A working Visma eAccounting integration takes real engineering effort to build. The OAuth scope model requires careful upfront planning, the token refresh logic needs to handle password-change invalidation explicitly, pagination must be handled on every list endpoint, and country-specific VAT and account structures have to be resolved per tenant. None of these are blockers, but together they represent a meaningful investment to build correctly and to maintain as the API evolves.

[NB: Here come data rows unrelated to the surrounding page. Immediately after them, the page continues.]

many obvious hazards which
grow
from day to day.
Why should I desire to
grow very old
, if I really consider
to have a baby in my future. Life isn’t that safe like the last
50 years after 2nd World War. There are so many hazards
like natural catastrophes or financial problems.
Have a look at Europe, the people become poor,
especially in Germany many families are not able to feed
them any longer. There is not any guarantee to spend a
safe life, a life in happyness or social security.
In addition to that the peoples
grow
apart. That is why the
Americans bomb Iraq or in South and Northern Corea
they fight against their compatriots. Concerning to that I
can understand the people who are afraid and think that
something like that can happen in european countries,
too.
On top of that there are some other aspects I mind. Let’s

If you're building accounting integrations across multiple platforms alongside eAccounting, a unified API layer can absorb the per-platform differences in authentication, data models, and error behavior. Apideck's Accounting API normalizes data across 35+ accounting platforms through a single schema, and the Vault component handles OAuth flows and token management without requiring custom code per connector. For teams that need to ship integrations quickly across multiple markets and platforms, that tradeoff is often worth examining before committing to a stack of direct integrations.

For teams building specifically against Visma eAccounting, the official developer portal and API reference are the ground truth. The sandbox registration is free and takes a few minutes. Get credentials, poke around in the sandbox company, and build the OAuth flow before writing any data-sync logic. It's the fastest way to catch scope issues before they become customer re-authorization requests.